2- Selefin “nitelendirmeden” sözü, onların; anlamın hakîkatini (gerçeğini) ispat ettikleri hususunda açık bir kanıttır. Çünkü eğer onlar, bu sözlerin anlamı olmadığına inanmış olsalardı, anlamın niteliğini inkar etmeye gerek duymazlardı. Zira olmayan bir şey, kendi başına var olamaz. O halde olmayan bir şeyin niteliğini inkar etmek, boş saçma bir söz olur.
• Eğer; Allah’ın dünya göğüne inmesi hadisi66 ve buna benzer diğer hadisler hakkında İmam Ahmed67’in söylediği “nitelendirmeden ve anlam vermeden bunlara inanır ve tasdik ederiz (doğrularız)”68 sözü hakındaki cevabınız nedir? denilirse,
Buna cevap olarak deriz ki:
İmam Ahmed’in sözünde reddettiği anlam, Cehmiyye’den ta’tîlcilerin ve başkalarının uydurarak ortaya attıkları ve onunla (bu anlamla) kitap ve sünnetin naslarını, açık anlamlarına ters düşen anlamlara çevirdikleri anlamdır.
Söylediğimizin doğruluğunu şu gösterir: İmam Ahmed anlam ve nitelemeyi, sözünün, şu iki bid’atçi gruba -Muattıla (ta’tîlci) grubu ve Müşebbihe (teşbîhci) grubu- reddiyeyi kapsaması için, inkar etmiştir.
Söylediğimizin doğruluğunu gösteren diğer bir kanıt ise Müellif’in (İbn-i Teymiyye) Muhammed b. el-Hasen’69in sözü hakkında söyledikleridir: “Batıdan doğuya kadar bütün fıkıhçılar, Kur’ân’a ve Rabb Azze ve Celle’nin sıfatları hakkında Peygamber -sallallahu aleyhi ve sellem-’den güvenilir kimselerin rivâyet ettikleri hadislere, hiçbir tefsîr (yorum), nitelendirme ve benzetme yapmaksızın iman etmenin gereği üzerinde birleşmişlerdir.”70
Müellif (İbn-i Teymiyye), Muhammed b. el-Hasen’in bu sözünü naklettikten sonra O’nun bu sözle; “sıfatları ispat hususunda sahâbe ve tâbiînin üzerinde birleştikleri görüşlere ters düşen birtakım tefsîrleri (yorumları) uydurarak ortaya atan ta’tîlci Cehmiyye’nin yorumunu kasdettiğini” söylemektedir.

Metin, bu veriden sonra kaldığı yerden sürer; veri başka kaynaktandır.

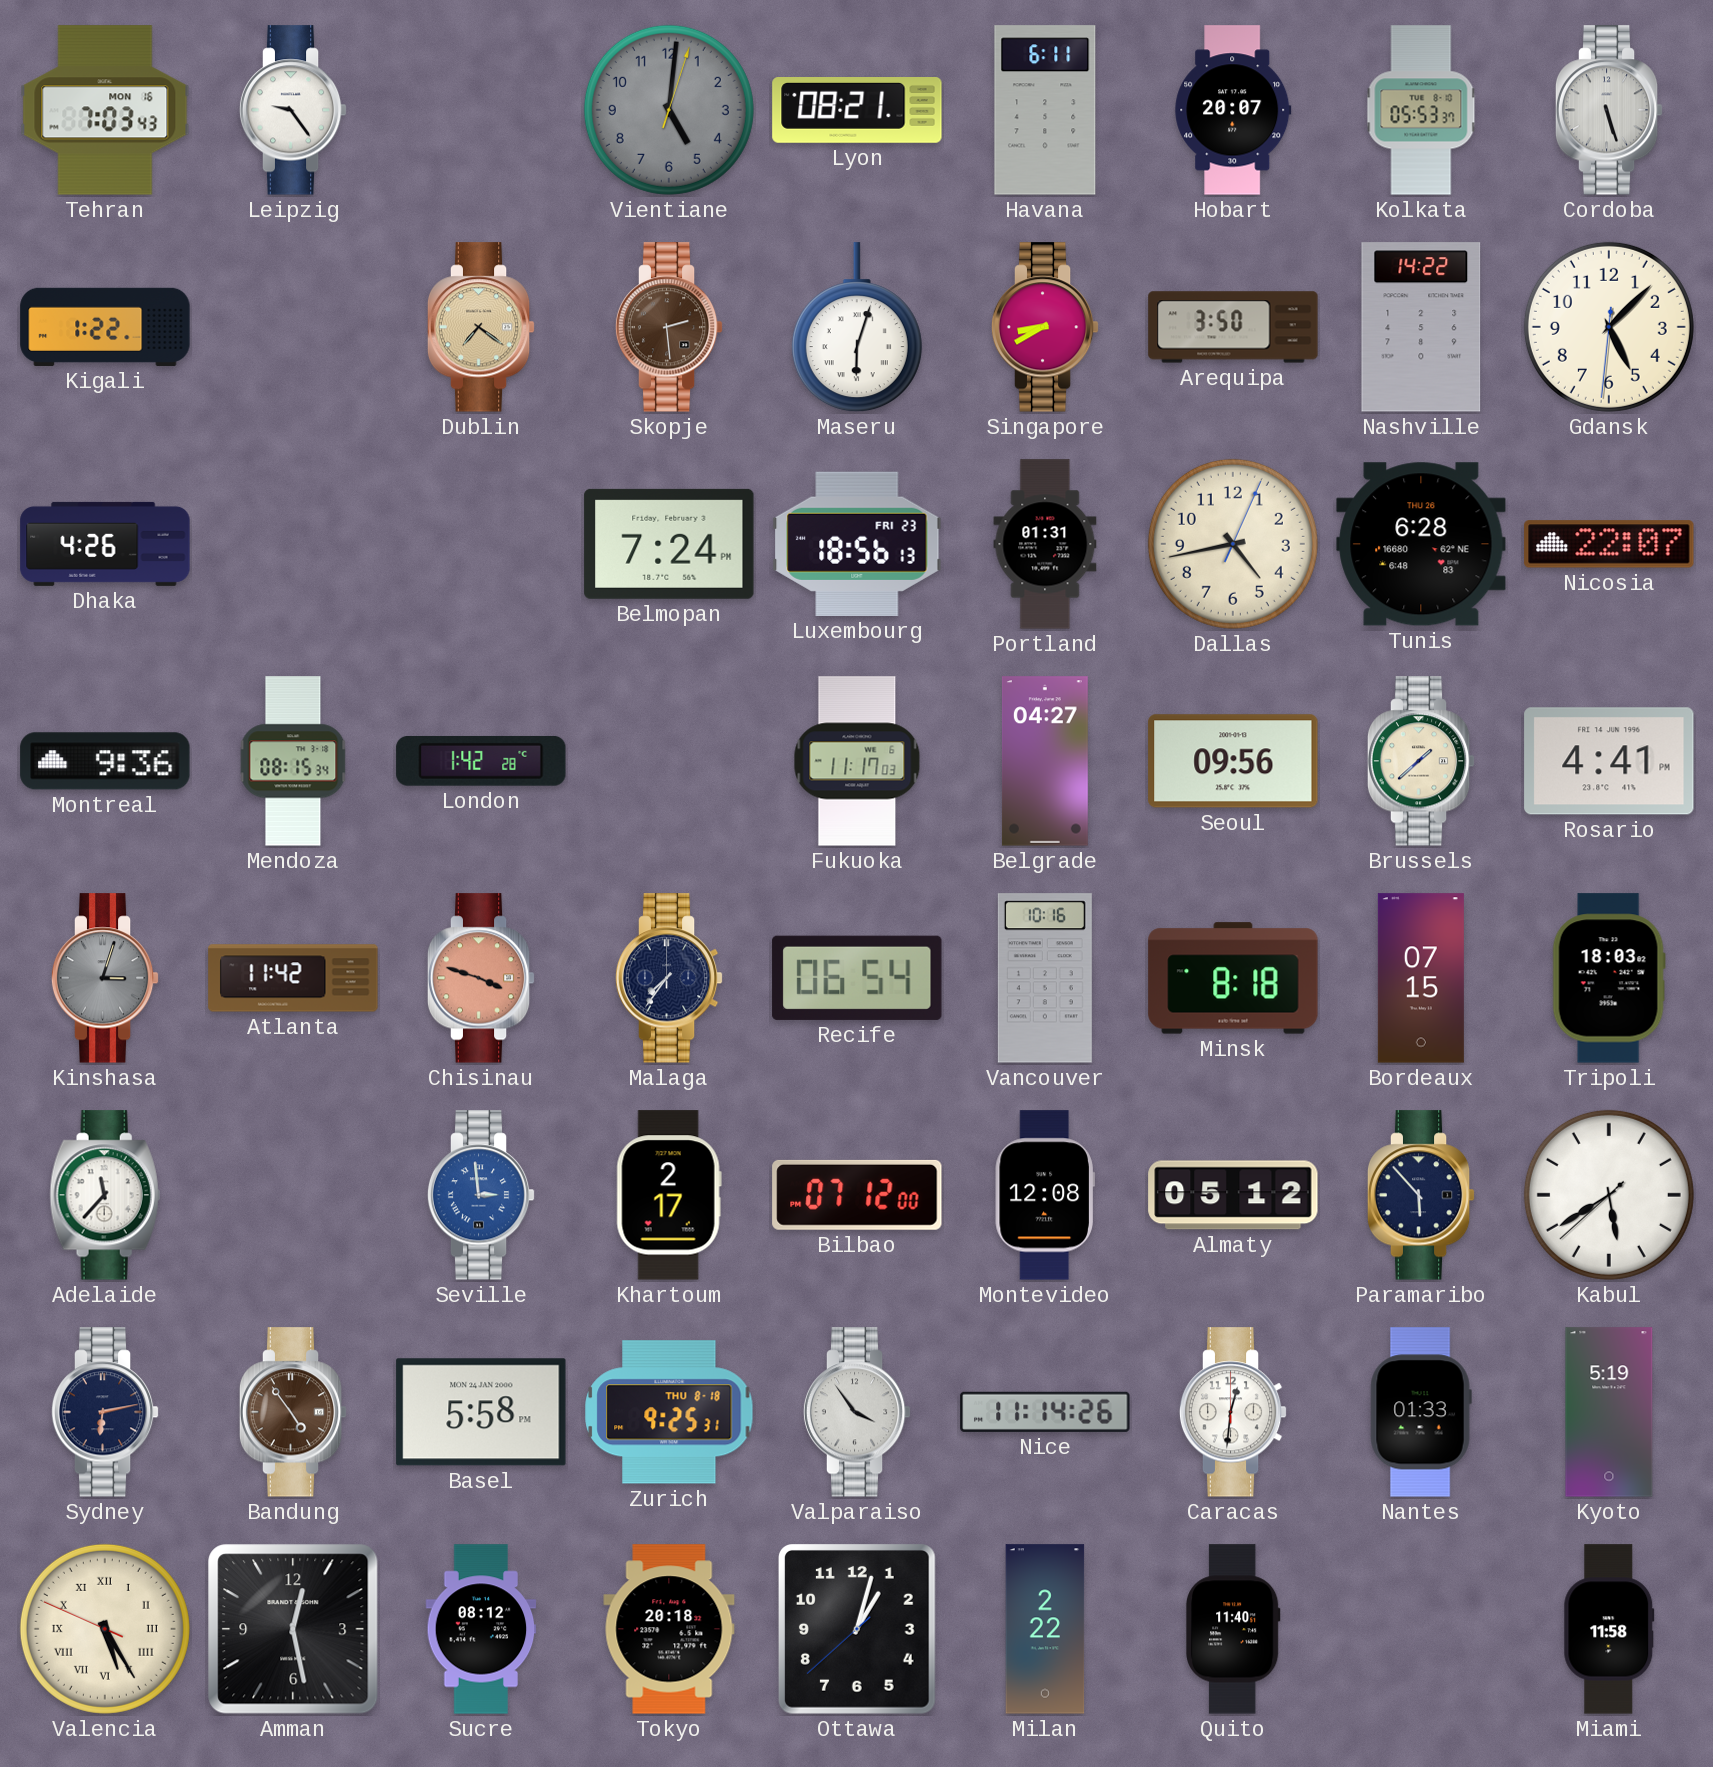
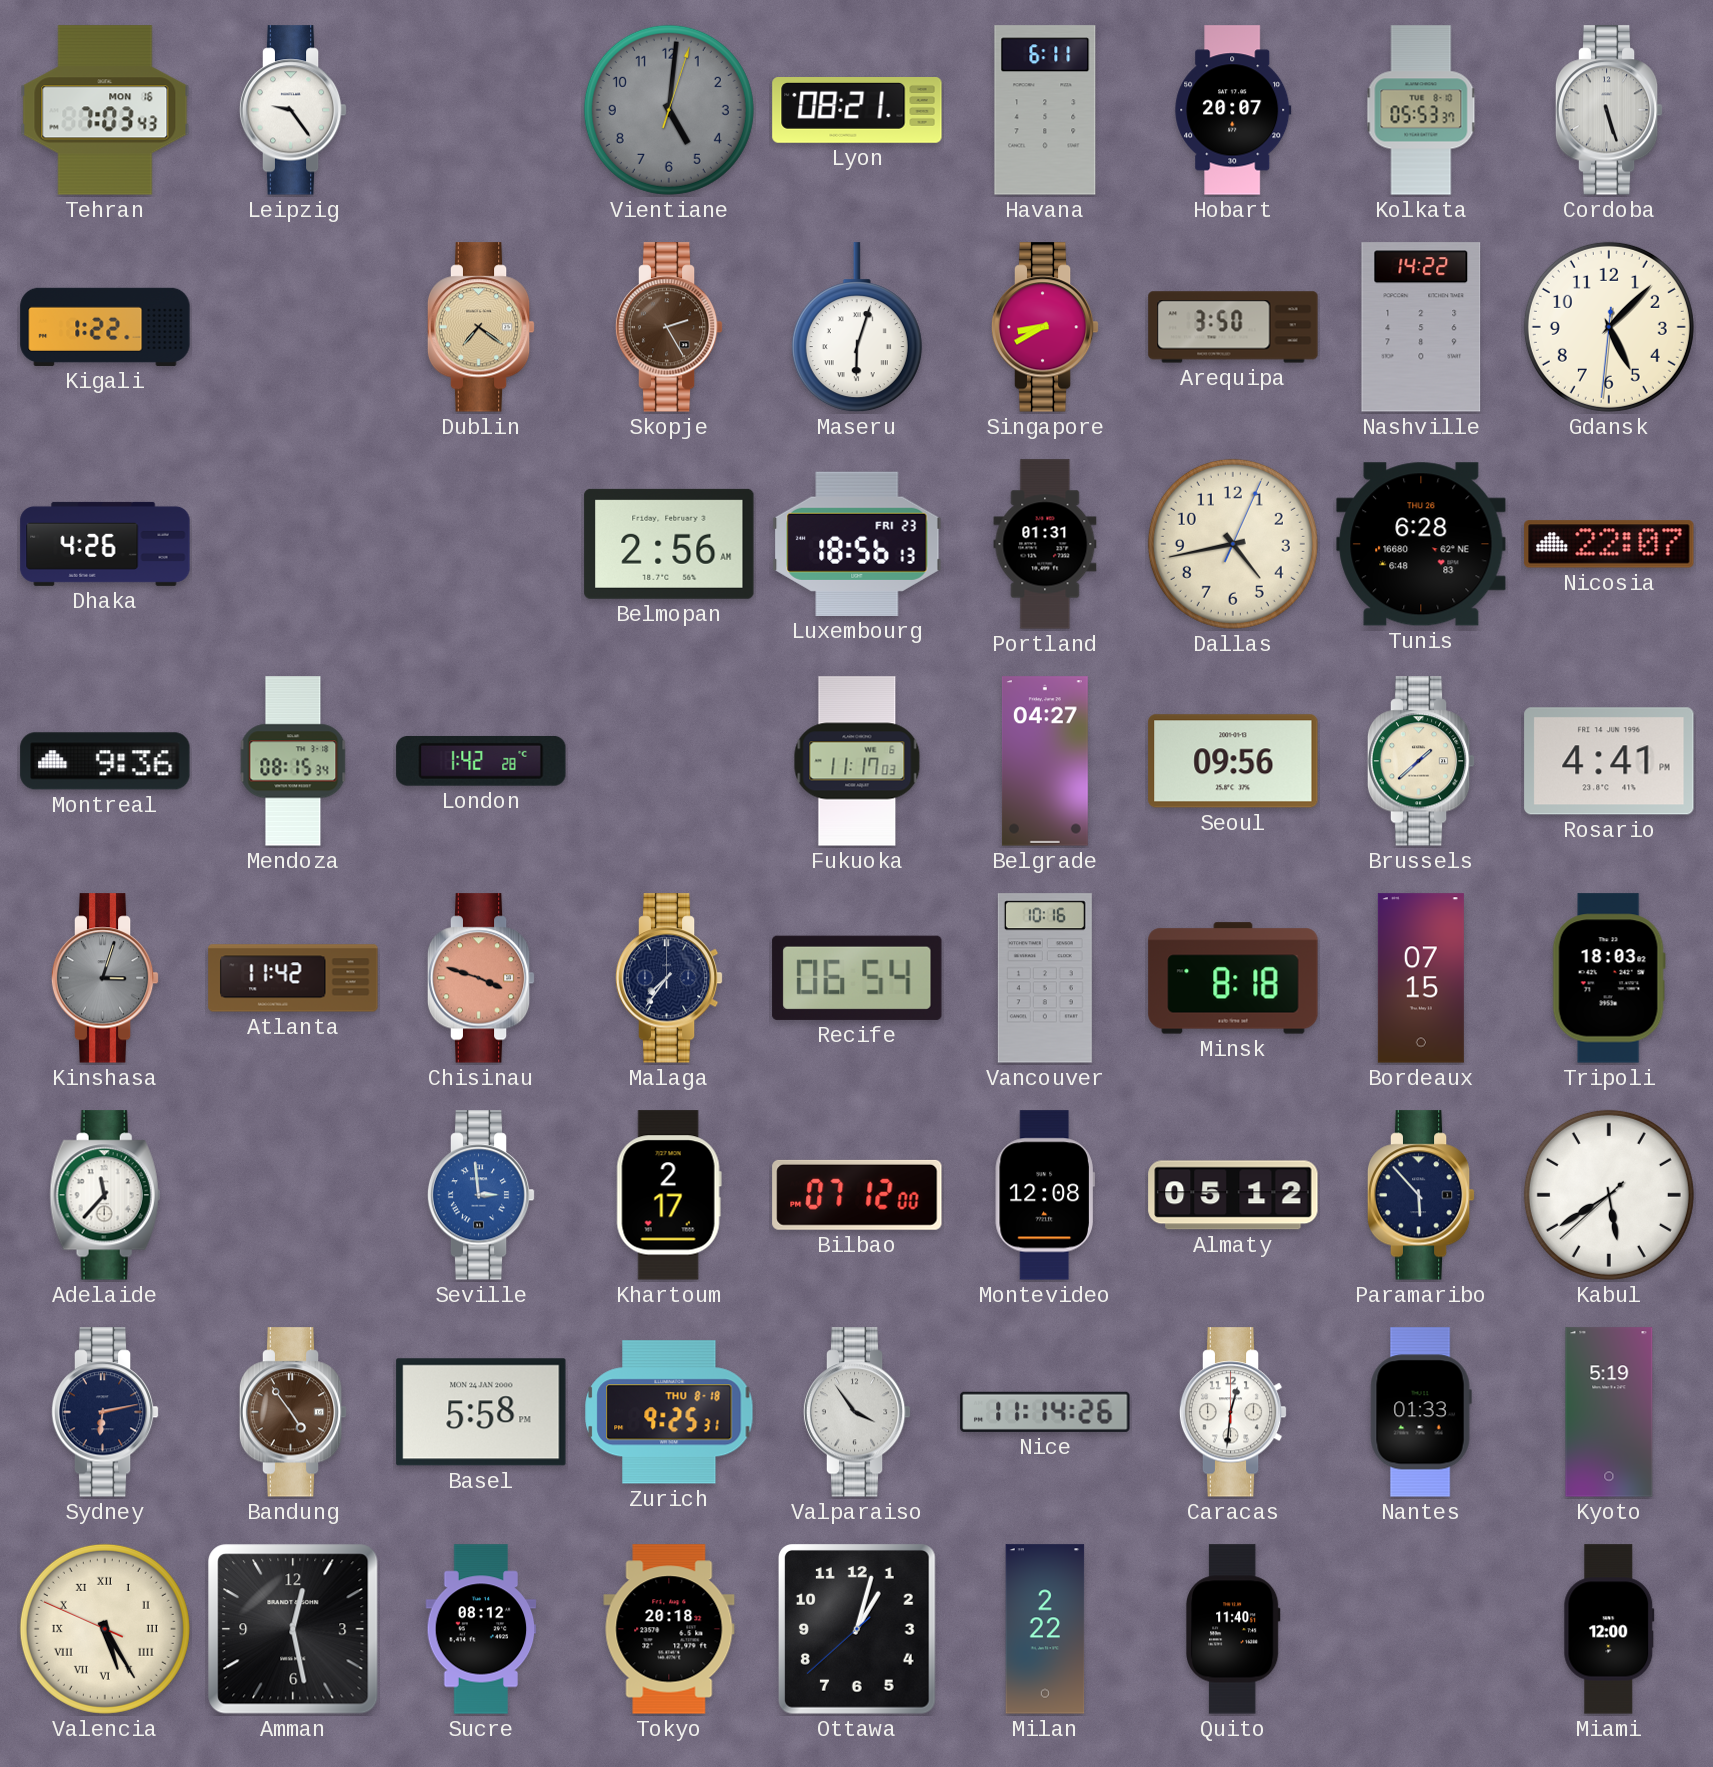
Skopje: 2:29 -> 2:25
Belmopan: 7:24 -> 2:56
Miami: 11:58 -> 12:00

Bu da gösterir ki sıfat ayetlerinin ve hadislerinin tefsîri iki çeşittir:
1- Makbûl (Kabul Edilen) Tefsîr: Bu, sıfatlara; Kitap ve Sünnet’in zâhirine (açık anlamına) uygun, Allah Azze ve Celle’ye yaraşır anlamlar veren sahâbenin ve tâbiînin üzerinde olduğu tefsîrdir.
2- Makbûl Olmayan Tefsîr: Bu da makbûl tefsîrin tersine, kabul edilmeyen tefsîrdir.
Yukarıda geçtiği üzere bu mânâların kabul edileni olduğu gibi kabul edilmeyeni de vardır.
•Peki “Allah’ın sıfatlarının niteliği var mıdır?” denilirse, cevap olarak deriz ki:
Evet onların niteliği vardır. Fakat bu nitelik bizim için bir bilinmezdir. Çünkü bir şeyin niteliği, ya bizzat o şeyin kendisini görerek, ya benzerini görerek ya da onun hakkında gelen doğru bir haberle bilinebilir. Bu yolların hiçbiri Allah’ın sıfatları hakkında mevcût değildir.
Böylece selefin “niteliksiz” sözünün anlamının “nitelendirmeden” olduğu bilinmiş oldu. Yoksa onlar mutlak anlamda niteliği reddetmeyi kasdetmemişlerdir. Çünkü bu katıksız bir ta’tîldir. Allah en doğrusunu bilir.